There is indeed more to this than immediately meets the eye. Take autism, for example.

Contrary to popular assumption, people diagnosed with so-called “mild forms of autism” often don’t fare any better in life than those with severe forms of the disorder. That’s the conclusion of a recent study that suggests that even individuals with normal intelligence and language abilities struggle to fit into society because of their social and communication problems.

In fact, people diagnosed with pervasive developmental disorder-not otherwise specified (PDD-NOS) are no more likely to marry or have a job than those with more disabling forms of autism, according that study.

There’s been a growing realisation that diagnostic criteria are not “gospel“, and a number of medical phenomena have seen a number of patient groups query this; these include myalgic encephalitis, B12 deficiency and Lyme Disease.

In the case of autism, such difficulties might be mitigated against by merging of pervasive developmental disorder into the autism spectrum. And a similar phenomenon is taking place for the reclassification of the dementias as “neurocognitive disorders” (of major and minor types.)

It can’t easily be denied though that some individuals find a diagnosis helpful in that such a diagnosis might help to make sense of the past, present, and future (see for example “midlifeguy”‘s experience here).

Kelly Boylin writes that:

“”Time to change Wales” are doing amazing things and I am proud to say that I wear their end stigma badge everyday and am frequently asked about it. I am so passionate about stamping out stigma and discrimination against mental health that some days it’s literally all I can think about. I guess that’s why I set up my campaign Kim’s Voice, in memory of my late sister who committed suicide in 2009.”

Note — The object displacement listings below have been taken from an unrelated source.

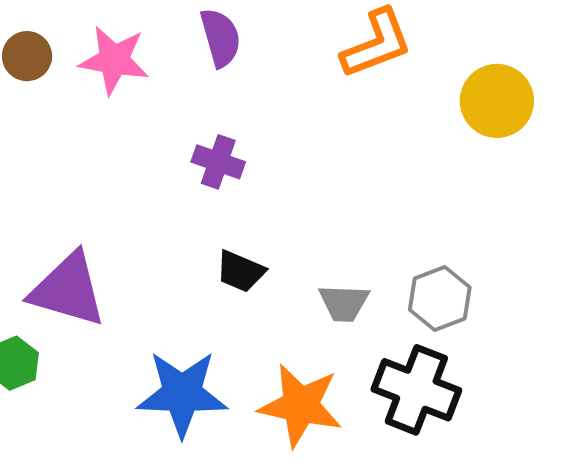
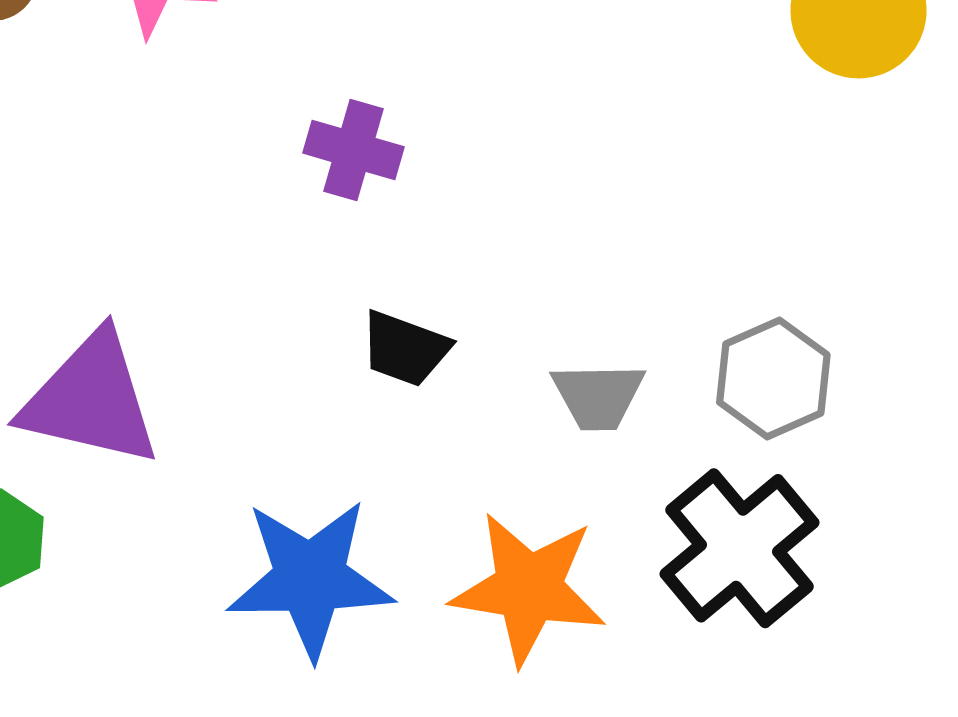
black cross: (416, 390) -> (740, 548), turned 32

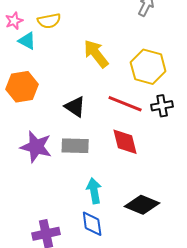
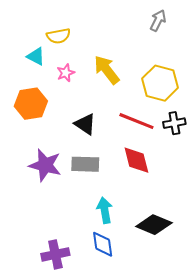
pink star: (14, 21) -> (66, 73), moved

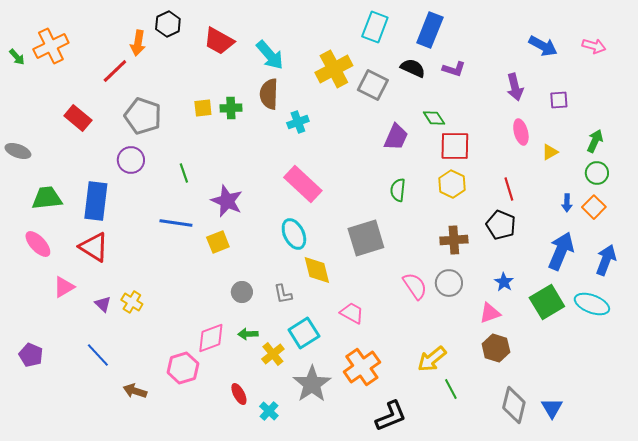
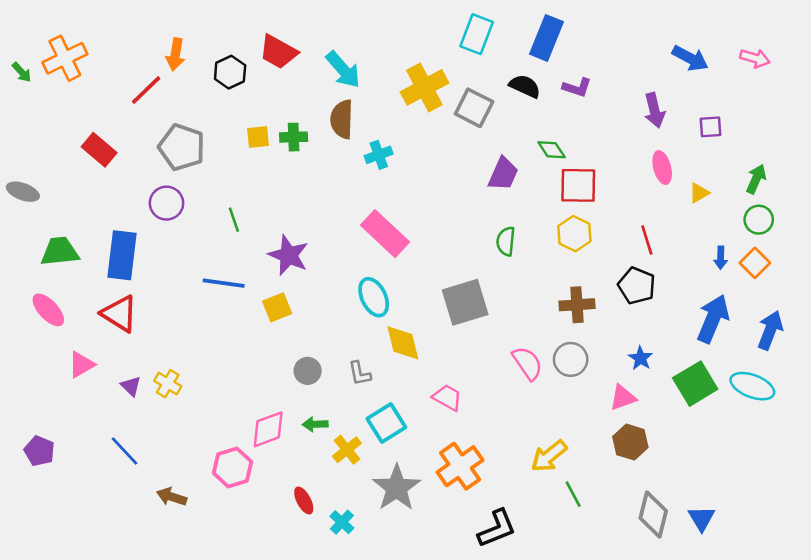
black hexagon: (168, 24) -> (230, 72), moved

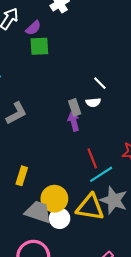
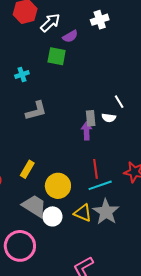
green square: (39, 46) -> (57, 56), moved
yellow circle: (54, 199) -> (58, 186), moved
yellow triangle: (90, 207) -> (83, 213), size x0.7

Persons who have been given medical diagnoses have tended to find support from others who share similar experiences and there are instances of specific-issue health movements shaping medical practice and government policy. And it’s inevitably going to be the case that some diagnoses are contested, challenged and/or politicised. Indeed, diagnostic categories can, and often are, resisted or disputed.

Whether you happen to agree with Kate Swaffer, ironically, is personal to you, but it’s hard to deny that that poem throws up some important questions about identity and the way others perceive you.